Work order: Copy out every line of the records where the string "Madina" occurs.

━━━ Task inputs ━━━

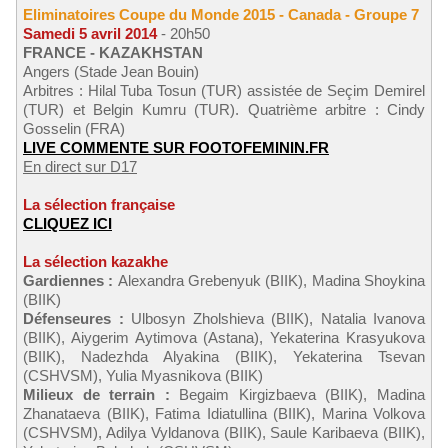
Eliminatoires Coupe du Monde 2015 - Canada - Groupe 7
Samedi 5 avril 2014
- 20h50
FRANCE - KAZAKHSTAN
Angers (Stade Jean Bouin)
Arbitres : Hilal Tuba Tosun (TUR) assistée de Seçim Demirel
(TUR) et Belgin Kumru (TUR). Quatrième arbitre : Cindy
Gosselin (FRA)
LIVE COMMENTE SUR FOOTOFEMININ.FR
En direct sur D17
La sélection française
CLIQUEZ ICI
La sélection kazakhe
Gardiennes :
Alexandra Grebenyuk (BIІK), Madina Shoykina
(BIIK)
Défenseures :
Ulbosyn Zholshieva (BIІK), Natalia Ivanova
(BIІK), Aiygerіm Aytіmova (Astana), Yekaterina Krasyukova
(BIІK), Nadezhda Alyakina (BIІK), Yekaterina Tsevan
(CSHVSM), Yulia Myasnikova (BIІK)
Milieux de terrain :
Begaim Kirgizbaeva (BIІK), Madina
Zhanataeva (BIІK), Fatima Idiatullina (BIІK), Marina Volkova
(CSHVSM), Adilya Vyldanova (BIІK), Saule Karіbaeva (BIІK),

━━━

Answer area:
Alexandra Grebenyuk (BIІK), Madina Shoykina
Begaim Kirgizbaeva (BIІK), Madina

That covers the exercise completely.